-- Dataset entries follows --

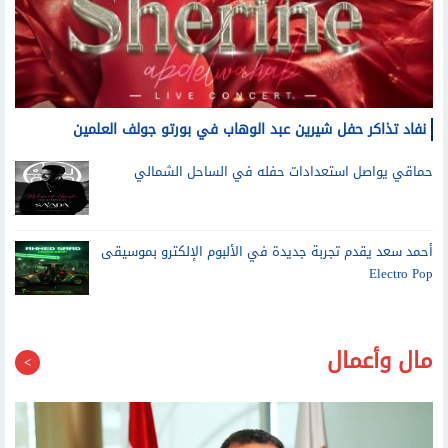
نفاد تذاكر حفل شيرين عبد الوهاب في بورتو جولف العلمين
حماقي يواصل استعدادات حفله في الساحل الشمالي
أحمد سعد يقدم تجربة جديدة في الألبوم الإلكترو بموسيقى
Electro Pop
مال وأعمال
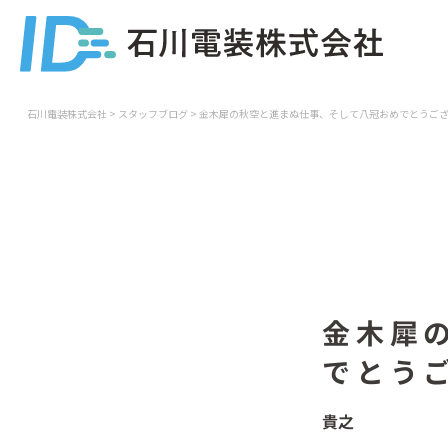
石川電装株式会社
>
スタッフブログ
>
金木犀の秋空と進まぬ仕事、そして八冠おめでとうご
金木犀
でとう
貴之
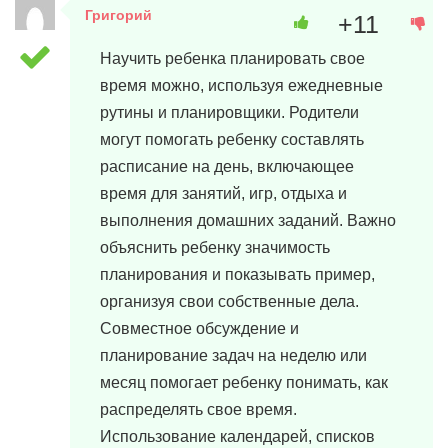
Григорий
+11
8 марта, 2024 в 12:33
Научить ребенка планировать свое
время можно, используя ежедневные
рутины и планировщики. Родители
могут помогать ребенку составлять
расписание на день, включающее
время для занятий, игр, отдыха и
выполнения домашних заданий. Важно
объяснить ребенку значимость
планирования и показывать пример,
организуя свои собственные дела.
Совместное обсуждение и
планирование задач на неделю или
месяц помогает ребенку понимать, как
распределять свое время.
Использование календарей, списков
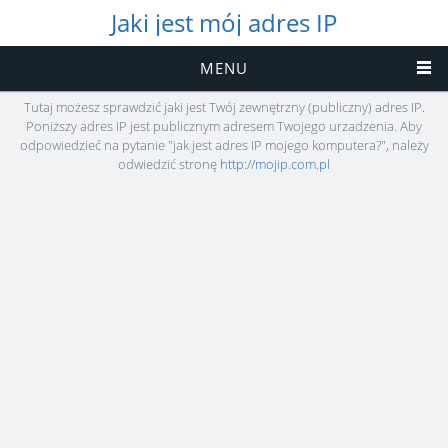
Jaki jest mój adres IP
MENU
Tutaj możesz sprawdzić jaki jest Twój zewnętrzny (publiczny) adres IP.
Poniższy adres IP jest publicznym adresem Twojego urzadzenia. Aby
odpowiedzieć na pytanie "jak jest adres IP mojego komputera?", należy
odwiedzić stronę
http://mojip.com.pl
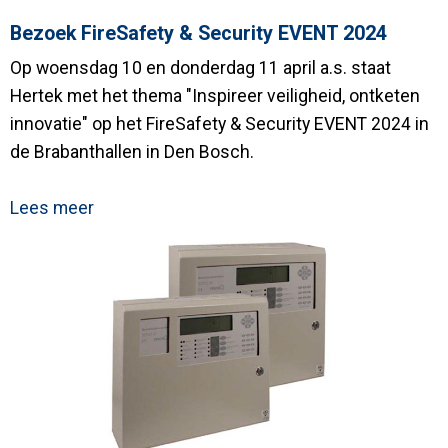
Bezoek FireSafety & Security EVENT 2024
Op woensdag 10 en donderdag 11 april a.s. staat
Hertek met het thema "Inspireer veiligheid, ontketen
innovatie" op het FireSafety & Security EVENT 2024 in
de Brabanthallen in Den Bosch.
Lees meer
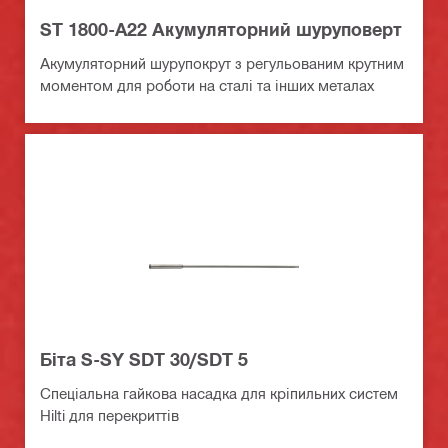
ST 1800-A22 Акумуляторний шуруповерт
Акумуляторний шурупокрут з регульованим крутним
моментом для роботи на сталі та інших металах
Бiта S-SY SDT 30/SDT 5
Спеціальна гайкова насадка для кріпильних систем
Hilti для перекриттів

-- Dataset entries concluded --

What the task requires - Filter this listing and copy only the lines holding the word "FireSafety".

Solution -
Bezoek FireSafety & Security EVENT 2024
innovatie" op het FireSafety & Security EVENT 2024 in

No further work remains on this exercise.